The last ride: Poplar Springs celebrates Senior Night in cars

GRACEVILLE, Fla. (WJHG/WECP) - Let there be light...and senior night.

A family stops to talk to a baseball coach and view a senior banner along the parade route.

"I felt like I had to do something and I wanted it to be something big and something memorable," Poplar Springs principal Farica West said.

Although COVID-19 took away spring high school sports seasons, it couldn't take away senior celebrations Friday for the Atomics' baseball and softball teams. Beginning at 20:20 military time, friends and family lined the streets.

"My mom and dad and step mom and step dad and my three siblings are here," softball second baseman and left fielder Emily Gilmore said.

They drove around the fields, participating in a parade paying tribute to four girls and three boys whose last at-bat came too soon.

"We wanted to finish it out strong and be prepared for our last game to cry and everything," Gilmore explained. "Now we don't get that. We're just going to use this time to say our goodbyes."

And hello again.

"What most I love about baseball is being able to have fun with your team," catcher Kobi Long reflected. "We've messaged each other to stay in contact. This is the first time I've seen [fellow senior Sonny Chesnut] since our last game."

"I took it for granted," softball catcher Lydia Dixon admitted. "I didn't think it was going to end. We got an abrupt ending but this is going to help us remember."

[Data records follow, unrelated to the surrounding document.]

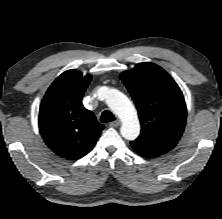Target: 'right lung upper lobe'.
<instances>
[{
	"instance_id": "right-lung-upper-lobe-1",
	"label": "right lung upper lobe",
	"mask_w": 222,
	"mask_h": 219,
	"mask_svg": "<svg viewBox=\"0 0 222 219\" xmlns=\"http://www.w3.org/2000/svg\"><path fill=\"white\" fill-rule=\"evenodd\" d=\"M91 81L77 70L63 72L47 90L39 111V129L47 146L69 160L85 156L94 147L104 126L82 105Z\"/></svg>"
}]
</instances>
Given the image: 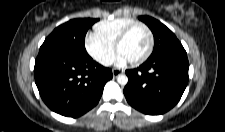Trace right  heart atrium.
I'll list each match as a JSON object with an SVG mask.
<instances>
[{"instance_id":"obj_1","label":"right heart atrium","mask_w":225,"mask_h":132,"mask_svg":"<svg viewBox=\"0 0 225 132\" xmlns=\"http://www.w3.org/2000/svg\"><path fill=\"white\" fill-rule=\"evenodd\" d=\"M85 49L92 59L103 66L110 65L114 59V46L102 42L93 34L86 37Z\"/></svg>"}]
</instances>
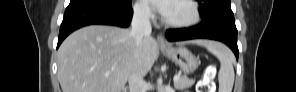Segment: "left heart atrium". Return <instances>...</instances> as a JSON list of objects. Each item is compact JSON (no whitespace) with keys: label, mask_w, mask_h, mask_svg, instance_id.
I'll return each instance as SVG.
<instances>
[{"label":"left heart atrium","mask_w":296,"mask_h":92,"mask_svg":"<svg viewBox=\"0 0 296 92\" xmlns=\"http://www.w3.org/2000/svg\"><path fill=\"white\" fill-rule=\"evenodd\" d=\"M148 3L152 4L154 8L162 14L164 17L168 14L170 10L171 2L165 0H149Z\"/></svg>","instance_id":"1"}]
</instances>
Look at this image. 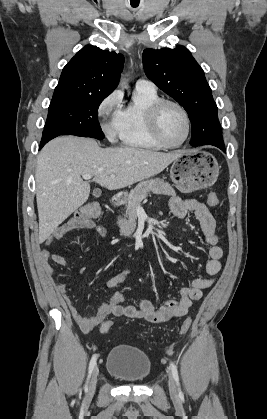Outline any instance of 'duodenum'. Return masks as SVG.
Segmentation results:
<instances>
[{"label":"duodenum","instance_id":"410a0bca","mask_svg":"<svg viewBox=\"0 0 267 419\" xmlns=\"http://www.w3.org/2000/svg\"><path fill=\"white\" fill-rule=\"evenodd\" d=\"M123 202H124V197L121 194H117L113 196L111 199V203L115 207L120 206Z\"/></svg>","mask_w":267,"mask_h":419}]
</instances>
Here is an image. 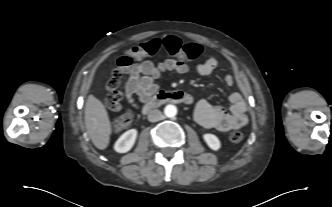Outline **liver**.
I'll use <instances>...</instances> for the list:
<instances>
[{
  "label": "liver",
  "mask_w": 332,
  "mask_h": 207,
  "mask_svg": "<svg viewBox=\"0 0 332 207\" xmlns=\"http://www.w3.org/2000/svg\"><path fill=\"white\" fill-rule=\"evenodd\" d=\"M85 126L96 148H107L112 132L108 112L104 104L90 94L85 105Z\"/></svg>",
  "instance_id": "1"
}]
</instances>
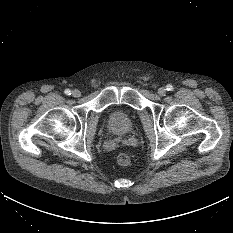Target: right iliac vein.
I'll return each instance as SVG.
<instances>
[{
    "mask_svg": "<svg viewBox=\"0 0 233 233\" xmlns=\"http://www.w3.org/2000/svg\"><path fill=\"white\" fill-rule=\"evenodd\" d=\"M80 95H81V92L78 89H74L72 91V96L73 97H80Z\"/></svg>",
    "mask_w": 233,
    "mask_h": 233,
    "instance_id": "1",
    "label": "right iliac vein"
}]
</instances>
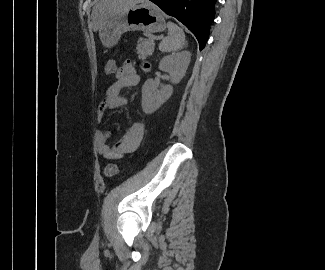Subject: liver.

Numbers lined the outfield. Banners were placed on the diamond. Cherished moments cycled through their minds.

"All of our memories flood my head," Dixon added. "It's so fun to think about!"

The hope is it will be for years to come.

"Students will come back with their own children," West said. "I want them to turn down Atomic Drive and have a good memory, not just want COVID-19 wanted to write on those pages."

This chapter includes pain. On Friday, were separated from the diamond dirt by a glass jar, gifted to all seniors before the parade. They'll always be separated from what could have been by fate.

"Our senior night..." Long paused, "...we would have had a heck of a ballgame."

Seniors Ashley Schierer, Cheyenne Miller, and Brayden Smith also rode along.

For a half hour, they remained separated from each other by a car-length—physically, at least.

"It's just a family," Long said. "It's just a family."​

Social distancing can't weaken a bond.

"Just as long as we're all together," Gilmore added, "we're going to win."